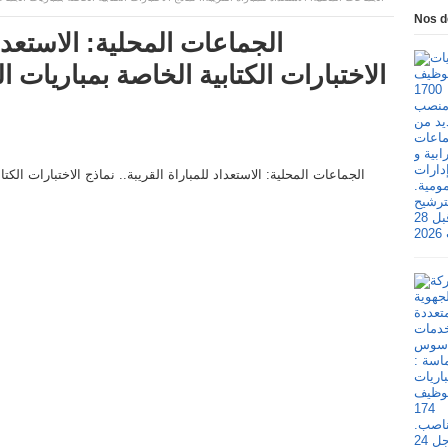
Nos d
الجماعات المحلية: الاستعداد
الاختبارات الكتابية الخاصة بمباريات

Problem description:
When you repeat the listing, keep it exact and leave the pictures behind.

Task response:
Nos d
الجماعات المحلية: الاستعداد
الاختبارات الكتابية الخاصة بمباريات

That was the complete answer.